Next day, the first speaker was Rachael Kranson, who had wowed us at our last conference with her presentation on the Furriers’ Resort at White Lake, which she did with Henry Foner. Today she went solo. Her presentation, “Staging the Ideal Jewish Community: Women Hotel Owners in the Catskills, 1950-1970” was well prepared, and gracefully presented. She noted that many women hotel owners adopted a Yiddishe mama persona for their guests – one that might not be their own. Otherwise Jewish women, most of whom co-owned their hotels, worked very hard behind the scenes as did their husbands and, often, their children. Several past and one present owner – Helen Kutsher—were in the audience. Their comments matched Rachael’s observations.
After a brief intermission Joe Dorinson did his turn. Joe, a many-time presenter, talked about two Catskill favorites in “From Alan King to Billy Crystal: The Changing Face of Catskills Comedy.” As always, Joe was informative and entertaining. A surprise feature came at the beginning of the Q & A session when Joe and Henry Foner sang an a cappella duet of “Buddy Can You Spare a Dime.” The remarkable Mr. Foner, later in the conference, charmed us all with his performance of his Catskill song par excellence, “Shoot the Strudel to Me, Yudel.” It was a pleasure many of had experienced before, and we all hope to hear again. The words and music are printed in Phil Brown’s In the Catskills, but Henry’s unique presence, alas, can not be captured in a mere book.
The afternoon session began with Samantha Goldstein’s “For the Amusement of Guests: How Gertrude Berg Brought the Catskills to Radio and Television.” Gertrude Berg was a hotel owners’ daughter in Fleishmanns, in the northern reaches of the Catskills. Her presentation was a very interesting one, showing how Berg’s experience, growing up in the hotel business, was reflected in her radio and television shows, especially “The Goldbergs” in which the college educated, well spoken Gertrude Berg, adopted the accented persona of Molly Goldberg who, along with her husband Jake and children “Sammy and Rosalie,” often vacationed at “The Pincus Pines” in the Catskills.
The second presentation was very dynamic, and slide-illustrated, and performed by Melissa Martens, Curator of the Jewish Museum of Maryland in Baltimore.

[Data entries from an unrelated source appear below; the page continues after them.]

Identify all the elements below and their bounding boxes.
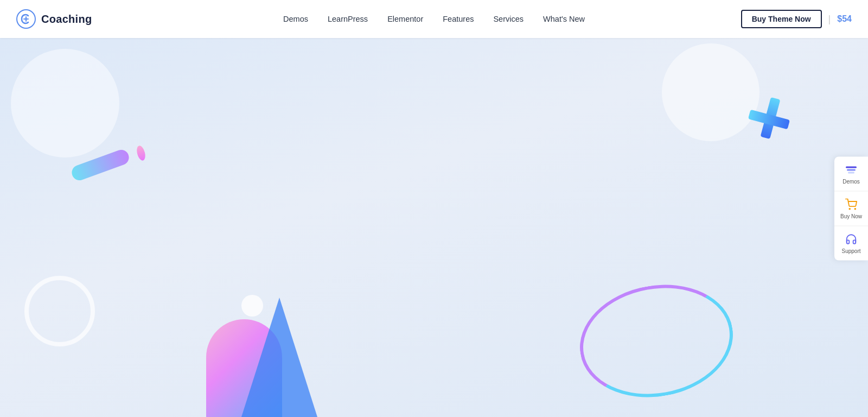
cart-icon <box>845 198 858 211</box>
nav-item-whatsnew[interactable]: What's New <box>543 15 585 23</box>
logo-icon <box>16 9 36 29</box>
sidebar-buynow-label: Buy Now <box>840 213 862 219</box>
nav-item-demos[interactable]: Demos <box>283 15 308 23</box>
sidebar-float: Demos Buy Now Support <box>834 157 868 261</box>
sidebar-support-item[interactable]: Support <box>834 226 868 261</box>
decorative-circle-topleft <box>11 49 119 157</box>
logo-link[interactable]: Coaching <box>16 9 92 29</box>
hero-section <box>0 38 868 417</box>
decorative-oval-bottomright <box>571 273 742 409</box>
header-right: Buy Theme Now | $54 <box>741 10 852 28</box>
decorative-circle-topright <box>662 43 760 141</box>
nav-item-services[interactable]: Services <box>493 15 524 23</box>
nav-item-features[interactable]: Features <box>443 15 474 23</box>
svg-point-2 <box>854 208 856 210</box>
buy-theme-button[interactable]: Buy Theme Now <box>741 10 822 28</box>
divider: | <box>828 14 831 25</box>
headset-icon <box>845 233 858 246</box>
svg-point-1 <box>849 208 850 210</box>
price-display: $54 <box>837 14 852 24</box>
sidebar-support-label: Support <box>841 248 860 254</box>
demos-layers-icon <box>846 166 857 173</box>
sidebar-demos-label: Demos <box>843 179 860 185</box>
nav-item-learnpress[interactable]: LearnPress <box>328 15 368 23</box>
sidebar-buynow-item[interactable]: Buy Now <box>834 192 868 226</box>
sidebar-demos-item[interactable]: Demos <box>834 157 868 192</box>
decorative-circle-outline-bottomleft <box>24 276 95 346</box>
logo-text: Coaching <box>41 13 92 26</box>
decorative-triangle-blue <box>241 298 317 417</box>
decorative-dot-pink <box>136 145 147 162</box>
layers-icon <box>845 163 858 176</box>
main-nav: Demos LearnPress Elementor Features Serv… <box>283 15 585 23</box>
main-header: Coaching Demos LearnPress Elementor Feat… <box>0 0 868 38</box>
decorative-plus-shape <box>749 98 792 141</box>
nav-item-elementor[interactable]: Elementor <box>387 15 423 23</box>
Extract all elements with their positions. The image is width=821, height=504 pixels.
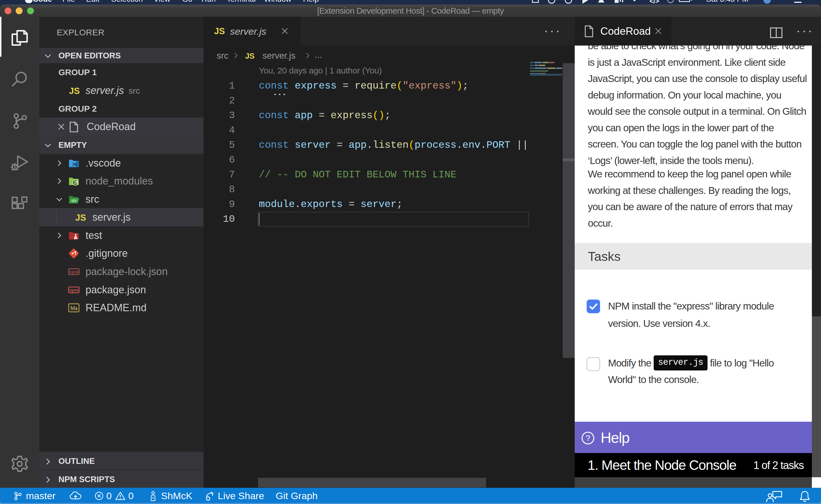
svg-text:JS: JS <box>74 181 78 185</box>
svg-text:M: M <box>70 305 75 311</box>
svg-text:npm: npm <box>69 288 78 292</box>
svg-text:npm: npm <box>69 269 78 274</box>
svg-text:?: ? <box>585 433 590 443</box>
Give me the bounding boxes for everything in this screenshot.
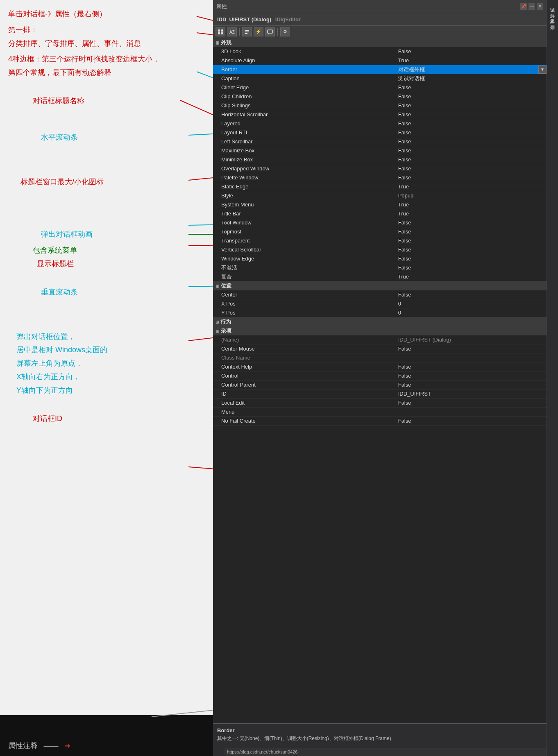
prop-row-class-name[interactable]: Class Name <box>213 353 547 362</box>
prop-row-context-help[interactable]: Context Help False <box>213 362 547 371</box>
prop-row-style[interactable]: Style Popup <box>213 191 547 200</box>
properties-button[interactable] <box>242 27 252 36</box>
settings-button[interactable]: ⚙ <box>280 27 290 36</box>
prop-row-center-mouse[interactable]: Center Mouse False <box>213 344 547 353</box>
prop-name-tool-window: Tool Window <box>213 220 397 226</box>
prop-row-center[interactable]: Center False <box>213 290 547 299</box>
prop-value-local-edit: False <box>397 400 547 406</box>
prop-name-composite: 复合 <box>213 273 397 281</box>
annotation-panel: 单击对话框-》属性（最右侧） 第一排： 分类排序、字母排序、属性、事件、消息 4… <box>0 0 213 717</box>
vertical-tabs: 调试 解决 工具箱 划排 <box>547 0 558 756</box>
prop-value-left-scrollbar: False <box>397 138 547 145</box>
prop-row-xpos[interactable]: X Pos 0 <box>213 299 547 308</box>
prop-name-clip-siblings: Clip Siblings <box>213 102 397 109</box>
prop-name-no-activate: 不激活 <box>213 264 397 272</box>
prop-row-clip-siblings[interactable]: Clip Siblings False <box>213 101 547 110</box>
section-position[interactable]: ▣ 位置 <box>213 281 547 290</box>
prop-row-maximize-box[interactable]: Maximize Box False <box>213 146 547 155</box>
annotation-position2: 居中是相对 Windows桌面的 <box>16 346 107 354</box>
pin-button[interactable]: 📌 <box>520 3 527 10</box>
prop-row-border[interactable]: Border 对话框外框 ▼ <box>213 65 547 74</box>
prop-value-title-bar: True <box>397 211 547 217</box>
prop-row-vscrollbar[interactable]: Vertical Scrollbar False <box>213 245 547 254</box>
prop-value-minimize-box: False <box>397 156 547 163</box>
prop-row-control-parent[interactable]: Control Parent False <box>213 380 547 389</box>
section-behavior[interactable]: ⊞ 行为 <box>213 317 547 326</box>
prop-row-transparent[interactable]: Transparent False <box>213 236 547 245</box>
prop-name-window-edge: Window Edge <box>213 256 397 262</box>
border-dropdown-button[interactable]: ▼ <box>538 66 547 74</box>
prop-row-no-activate[interactable]: 不激活 False <box>213 263 547 272</box>
prop-value-control-parent: False <box>397 382 547 388</box>
annotation-popup-anim: 弹出对话框动画 <box>41 230 93 238</box>
prop-value-ypos: 0 <box>397 310 547 316</box>
prop-row-tool-window[interactable]: Tool Window False <box>213 218 547 227</box>
annotation-titlebar-icons: 标题栏窗口最大/小化图标 <box>20 178 104 186</box>
messages-button[interactable] <box>265 27 275 36</box>
prop-row-absolute-align[interactable]: Absolute Align True <box>213 56 547 65</box>
prop-row-no-fail-create[interactable]: No Fail Create False <box>213 416 547 426</box>
prop-name-center-mouse: Center Mouse <box>213 346 397 352</box>
properties-toolbar: AZ ⚡ ⚙ <box>213 26 547 38</box>
prop-value-overlapped-window: False <box>397 165 547 172</box>
section-appearance-label: 外观 <box>221 39 231 46</box>
vertical-tab-1[interactable]: 调试 <box>549 2 556 7</box>
events-button[interactable]: ⚡ <box>254 27 263 36</box>
prop-row-composite[interactable]: 复合 True <box>213 272 547 281</box>
svg-rect-16 <box>221 32 223 34</box>
prop-row-minimize-box[interactable]: Minimize Box False <box>213 155 547 164</box>
annotation-bottom-label: 属性注释 <box>8 742 38 750</box>
prop-row-control[interactable]: Control False <box>213 371 547 380</box>
prop-row-window-edge[interactable]: Window Edge False <box>213 254 547 263</box>
vertical-tab-2[interactable]: 解决 <box>549 7 556 12</box>
prop-name-overlapped-window: Overlapped Window <box>213 165 397 172</box>
prop-row-layout-rtl[interactable]: Layout RTL False <box>213 128 547 137</box>
prop-row-ypos[interactable]: Y Pos 0 <box>213 308 547 317</box>
prop-row-hscrollbar[interactable]: Horizontal Scrollbar False <box>213 110 547 119</box>
prop-row-system-menu[interactable]: System Menu True <box>213 200 547 209</box>
section-misc-label: 杂项 <box>221 327 231 335</box>
prop-value-layout-rtl: False <box>397 129 547 136</box>
minimize-button[interactable]: — <box>529 3 535 10</box>
prop-name-style: Style <box>213 192 397 199</box>
prop-row-title-bar[interactable]: Title Bar True <box>213 209 547 218</box>
prop-value-name: IDD_UIFIRST (Dialog) <box>397 337 547 343</box>
prop-value-composite: True <box>397 274 547 280</box>
prop-row-local-edit[interactable]: Local Edit False <box>213 398 547 407</box>
prop-name-minimize-box: Minimize Box <box>213 156 397 163</box>
prop-value-3dlook: False <box>397 48 547 54</box>
categorized-sort-button[interactable] <box>215 27 225 36</box>
dialog-info-header: IDD_UIFIRST (Dialog) IDlgEditor <box>213 13 547 26</box>
titlebar-controls[interactable]: 📌 — ✕ <box>520 3 543 10</box>
prop-row-left-scrollbar[interactable]: Left Scrollbar False <box>213 137 547 146</box>
annotation-position4: X轴向右为正方向， <box>16 373 80 381</box>
prop-row-menu[interactable]: Menu <box>213 407 547 416</box>
annotation-title: 单击对话框-》属性（最右侧） <box>8 10 107 18</box>
prop-row-3dlook[interactable]: 3D Look False <box>213 47 547 56</box>
prop-name-topmost: Topmost <box>213 229 397 235</box>
alpha-sort-button[interactable]: AZ <box>227 27 237 36</box>
prop-value-window-edge: False <box>397 256 547 262</box>
prop-row-palette-window[interactable]: Palette Window False <box>213 173 547 182</box>
close-button[interactable]: ✕ <box>537 3 543 10</box>
prop-name-static-edge: Static Edge <box>213 183 397 190</box>
vertical-tab-3[interactable]: 工具箱 <box>549 13 556 18</box>
prop-row-name[interactable]: (Name) IDD_UIFIRST (Dialog) <box>213 335 547 344</box>
section-appearance[interactable]: ▣ 外观 <box>213 38 547 47</box>
prop-row-layered[interactable]: Layered False <box>213 119 547 128</box>
properties-list[interactable]: ▣ 外观 3D Look False Absolute Align True B… <box>213 38 547 723</box>
prop-row-client-edge[interactable]: Client Edge False <box>213 83 547 92</box>
prop-row-caption[interactable]: Caption 测试对话框 <box>213 74 547 83</box>
svg-rect-20 <box>245 33 247 34</box>
vertical-tab-4[interactable]: 划排 <box>549 19 556 24</box>
prop-row-clip-children[interactable]: Clip Children False <box>213 92 547 101</box>
prop-name-ypos: Y Pos <box>213 310 397 316</box>
prop-row-static-edge[interactable]: Static Edge True <box>213 182 547 191</box>
prop-value-center-mouse: False <box>397 346 547 352</box>
prop-row-id[interactable]: ID IDD_UIFIRST <box>213 389 547 398</box>
prop-row-overlapped-window[interactable]: Overlapped Window False <box>213 164 547 173</box>
prop-name-class-name: Class Name <box>213 355 397 361</box>
prop-row-topmost[interactable]: Topmost False <box>213 227 547 236</box>
prop-name-menu: Menu <box>213 409 397 415</box>
section-misc[interactable]: ▣ 杂项 <box>213 326 547 335</box>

In “Catskills and Context: Putting Together a Museum Exhibition on Jewish-American Vacation Culture,” Melissa described the upcoming exhibition she is working on, which centers on where Maryland’s Jews vacationed. Prominently featured are the Catskills, Atlantic City, and Miami Beach. The catalog, which atypically precedes the exhibition’s opening, was available at our registration/sales desk along with other books by several of our presenters. The Other Promised Land: Vacationing, Identity and the Jewish American Dream is a handsome full-color soft covered book, which includes essays by our own Phil Brown (Catskills) and Deborah Dash-Moore (Miami Beach), as well as “Atlantic City: A Place in the Sun …” by presenter Martens. Her enthusiasm and knowledge, along with her well-chosen slides, made us all want to travel to Baltimore soon.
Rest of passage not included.